Saved entries:
---

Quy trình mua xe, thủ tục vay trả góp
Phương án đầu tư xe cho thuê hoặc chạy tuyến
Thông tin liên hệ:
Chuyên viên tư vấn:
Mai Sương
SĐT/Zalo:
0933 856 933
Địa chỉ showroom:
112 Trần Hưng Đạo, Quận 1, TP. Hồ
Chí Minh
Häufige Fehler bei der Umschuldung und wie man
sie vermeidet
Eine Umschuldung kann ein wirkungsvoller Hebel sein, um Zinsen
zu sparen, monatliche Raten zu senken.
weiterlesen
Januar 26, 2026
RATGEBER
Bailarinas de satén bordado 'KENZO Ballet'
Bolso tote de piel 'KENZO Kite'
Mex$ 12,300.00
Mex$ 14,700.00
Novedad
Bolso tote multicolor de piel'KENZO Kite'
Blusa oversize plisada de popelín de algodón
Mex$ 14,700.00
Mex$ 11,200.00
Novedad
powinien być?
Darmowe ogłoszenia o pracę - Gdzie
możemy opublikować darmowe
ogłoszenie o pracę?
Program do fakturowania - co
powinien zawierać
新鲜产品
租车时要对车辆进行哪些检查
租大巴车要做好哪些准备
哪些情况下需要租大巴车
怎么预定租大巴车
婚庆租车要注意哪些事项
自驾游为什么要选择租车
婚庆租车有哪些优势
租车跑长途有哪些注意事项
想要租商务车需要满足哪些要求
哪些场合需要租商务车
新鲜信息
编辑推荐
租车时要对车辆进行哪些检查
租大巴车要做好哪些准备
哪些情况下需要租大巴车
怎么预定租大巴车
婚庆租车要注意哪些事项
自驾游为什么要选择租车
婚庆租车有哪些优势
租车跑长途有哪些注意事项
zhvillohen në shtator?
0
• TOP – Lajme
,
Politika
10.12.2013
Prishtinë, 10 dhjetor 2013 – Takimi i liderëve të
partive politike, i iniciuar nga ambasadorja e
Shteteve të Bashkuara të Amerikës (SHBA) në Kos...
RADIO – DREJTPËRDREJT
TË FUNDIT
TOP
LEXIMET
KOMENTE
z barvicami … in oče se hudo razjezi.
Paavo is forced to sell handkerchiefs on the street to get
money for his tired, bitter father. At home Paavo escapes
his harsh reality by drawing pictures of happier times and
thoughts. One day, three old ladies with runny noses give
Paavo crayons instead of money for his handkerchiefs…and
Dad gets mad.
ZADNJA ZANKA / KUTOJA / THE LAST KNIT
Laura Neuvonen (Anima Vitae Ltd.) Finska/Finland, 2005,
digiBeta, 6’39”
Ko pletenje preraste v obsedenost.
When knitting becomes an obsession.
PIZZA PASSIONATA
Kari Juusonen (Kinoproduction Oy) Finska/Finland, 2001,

---

**Assigned task**:
Line by line, print the records above exactly as they stand.

**Exercise response**:
Quy trình mua xe, thủ tục vay trả góp
Phương án đầu tư xe cho thuê hoặc chạy tuyến
Thông tin liên hệ:
Chuyên viên tư vấn:
Mai Sương
SĐT/Zalo:
0933 856 933
Địa chỉ showroom:
112 Trần Hưng Đạo, Quận 1, TP. Hồ
Chí Minh
Häufige Fehler bei der Umschuldung und wie man
sie vermeidet
Eine Umschuldung kann ein wirkungsvoller Hebel sein, um Zinsen
zu sparen, monatliche Raten zu senken.
weiterlesen
Januar 26, 2026
RATGEBER
Bailarinas de satén bordado 'KENZO Ballet'
Bolso tote de piel 'KENZO Kite'
Mex$ 12,300.00
Mex$ 14,700.00
Novedad
Bolso tote multicolor de piel'KENZO Kite'
Blusa oversize plisada de popelín de algodón
Mex$ 14,700.00
Mex$ 11,200.00
Novedad
powinien być?
Darmowe ogłoszenia o pracę - Gdzie
możemy opublikować darmowe
ogłoszenie o pracę?
Program do fakturowania - co
powinien zawierać
新鲜产品
租车时要对车辆进行哪些检查
租大巴车要做好哪些准备
哪些情况下需要租大巴车
怎么预定租大巴车
婚庆租车要注意哪些事项
自驾游为什么要选择租车
婚庆租车有哪些优势
租车跑长途有哪些注意事项
想要租商务车需要满足哪些要求
哪些场合需要租商务车
新鲜信息
编辑推荐
租车时要对车辆进行哪些检查
租大巴车要做好哪些准备
哪些情况下需要租大巴车
怎么预定租大巴车
婚庆租车要注意哪些事项
自驾游为什么要选择租车
婚庆租车有哪些优势
租车跑长途有哪些注意事项
zhvillohen në shtator?
0
• TOP – Lajme
,
Politika
10.12.2013
Prishtinë, 10 dhjetor 2013 – Takimi i liderëve të
partive politike, i iniciuar nga ambasadorja e
Shteteve të Bashkuara të Amerikës (SHBA) në Kos...
RADIO – DREJTPËRDREJT
TË FUNDIT
TOP
LEXIMET
KOMENTE
z barvicami … in oče se hudo razjezi.
Paavo is forced to sell handkerchiefs on the street to get
money for his tired, bitter father. At home Paavo escapes
his harsh reality by drawing pictures of happier times and
thoughts. One day, three old ladies with runny noses give
Paavo crayons instead of money for his handkerchiefs…and
Dad gets mad.
ZADNJA ZANKA / KUTOJA / THE LAST KNIT
Laura Neuvonen (Anima Vitae Ltd.) Finska/Finland, 2005,
digiBeta, 6’39”
Ko pletenje preraste v obsedenost.
When knitting becomes an obsession.
PIZZA PASSIONATA
Kari Juusonen (Kinoproduction Oy) Finska/Finland, 2001,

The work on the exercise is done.